Reputation: 2140
I'm trying to code an RSS scraper that will pull down a feed and use XMLReader (or DOMdocument) to spit out a list of available tags.
My host does not enable file_get_contents so I pull the feed down into a variable and then use the "load from string" way of instantiating my XMLreader or DOMdocument (I've tried both methods so far).
When I test on my local box (where I enable file_get_contents) my script is able to pull out the XML tags.
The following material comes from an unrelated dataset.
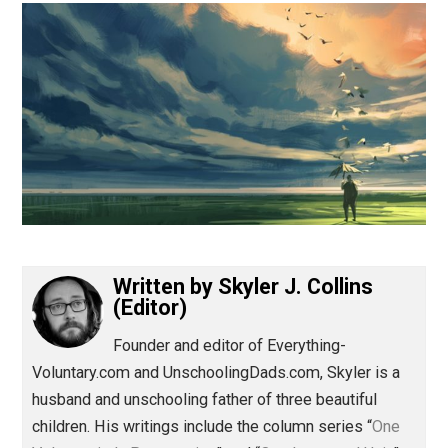
(Editor)
Written by
Skyler J. Collins
(Editor)
Founder and editor of Everything-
When I use cURL, however, I get a range of errors.
I have already tried to UTF8 encode the string after using html_entity_decode.
The cURL options I am using are:
curl_setopt($ch, CURLOPT_URL, $url);
curl_setopt($ch, CURLOPT_HEADER, 0);
curl_setopt($ch, CURLOPT_RETURNTRANSFER, true);
If I grab the text from the feed with my browser and save it as a file on my box then my script is also able to recognize the tags.
The error I am getting when using cURL is a parsing error.
So my question is - what settings must I use with cURL to be able to parse RSS?
Upvotes: 1
Views: 1563
Reputation:
Never use file_get_contents() for a remote file, it is very slow, very cpu intensive, and does not handle redirects, caching, cookies, etc. like the flexibility you have with curl.
Even better than curl; faster, more flexible, and less cpu intensive is using fsocket... there are many php classes that make it dead simple to do this, here is one of my favorites:
http://scripts.incutio.com/httpclient/
Upvotes: 2